Regardless of which side escalates the conflict to a full trade war, it goes without saying that the entire world will suffer for it. Combining for roughly two-fifths of the global economy and supporting a number of emerging nations as well, a battle between the two powers would inflict damage that would take years to recover from while placing unnecessary pressure on countless companies and enterprising individuals in the meantime. Dmitry Grozoubinski of the International Centre for Trade and Sustainable Development stated that a trade war would be akin to “blowing up your own cities and wafting the resulting smoke across the border in the hopes it will sting their eyes.” While this may be an exaggeration as it relates to the United States’ situation, it somewhat accurately describes the recklessness with which the affair has developed as the US Trade Representative is already prepared to levy tariffs on about nine-tenths of the roughly $500bn-worth of goods imported from China each year.

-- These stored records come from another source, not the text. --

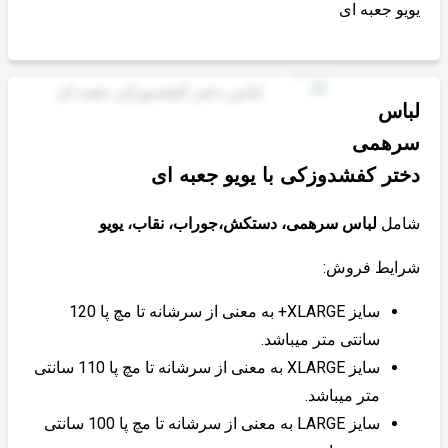
یویو جعبه ای
لباس
سرهمی
دختر کفشدوزکی با یویو جعبه ای
شامل
لباس سرهمی، دستکش،جوراب، نقاب، یویو
شرایط فروش:
سایز XLARGE+ به معنی از سرشانه تا مچ پا 120
سانتی متر میباشد.
سایز XLARGE به معنی از سرشانه تا مچ پا 110 سانتی
متر میباشد.
سایز LARGE به معنی از سرشانه تا مچ پا 100 سانتی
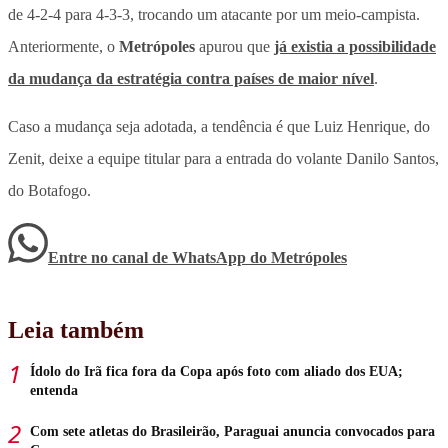
de 4-2-4 para 4-3-3, trocando um atacante por um meio-campista.
Anteriormente, o
Metrópoles
apurou que
já existia a possibilidade
da mudança da estratégia contra países de maior nível
.
Caso a mudança seja adotada, a tendência é que Luiz Henrique, do
Zenit, deixe a equipe titular para a entrada do volante Danilo Santos,
do Botafogo.
Entre no canal de WhatsApp
do
Metrópoles
Leia também
Ídolo do Irã fica fora da Copa após foto com aliado dos EUA;
entenda
Com sete atletas do Brasileirão, Paraguai anuncia convocados para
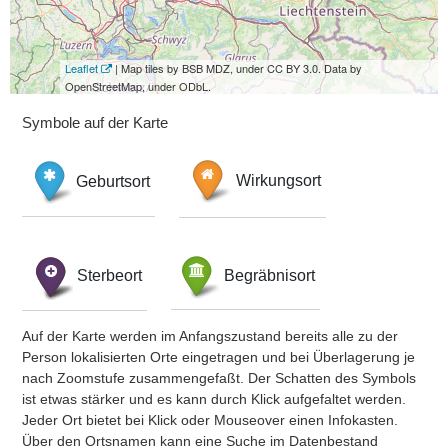
Leaflet
| Map tiles by BSB MDZ, under CC BY 3.0. Data by
OpenStreetMap, under ODbL.
Symbole auf der Karte
Geburtsort
Wirkungsort
Sterbeort
Begräbnisort
Auf der Karte werden im Anfangszustand bereits alle zu der
Person lokalisierten Orte eingetragen und bei Überlagerung je
nach Zoomstufe zusammengefaßt. Der Schatten des Symbols
ist etwas stärker und es kann durch Klick aufgefaltet werden.
Jeder Ort bietet bei Klick oder Mouseover einen Infokasten.
Über den Ortsnamen kann eine Suche im Datenbestand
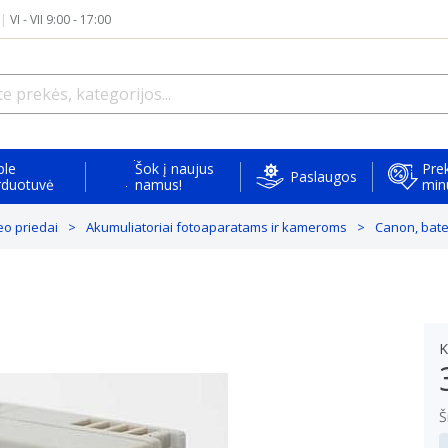
|
VI - VII 9:00 - 17:00
ple
Šok į naujus
Prek
Paslaugos
rduotuvė
namus!
min
eo priedai
Akumuliatoriai fotoaparatams ir kameroms
Canon, bate
K
Š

Because China would not be able to match that, the White House hopes the imbalance will force Mr. Xi to yield to its demands, beginning with addressing the theft of American firms’ intellectual property and ending with the elimination of the bilateral trade deficit. Unfortunately Mr. Trump is likely overestimating his bargaining power, especially as China pursues greater autarky, and seems to misunderstand that America’s economy has evolved to the point that it is much better configured to design iPhones rather than assemble their components.
Most concerning is that it's unlikely that anyone will be able to diffuse the situation due to the respective temperaments and pride of Mr. Trump and Mr. Xi, both of whom are fighting over lasting economic supremacy as the world closes in on the 2020s. Because China is more prone to large-scale suffering in the event of a trade war, it would be in their best interest to open a dialogue regarding friendlier policies toward American businesses, especially curbing the theft of intellectual property, and build from there in an effort to de-escalate tension. Doing so would not only showcase a superior commitment to peaceful diplomatic solutions but could also provide Mr. Xi with the opportunity to lead the reconciliation effort and gain greater international credibility as the leader of an emerging superpower.
For now, the trade war may be contained but it is important to remember that this may not always be the case. Realize that it is difficult to determine a victor in events of great suffering, especially when they're not entirely necessary, and nearly impossible to do so when ones countrymen have suffered at the hands of the pride of an elected official.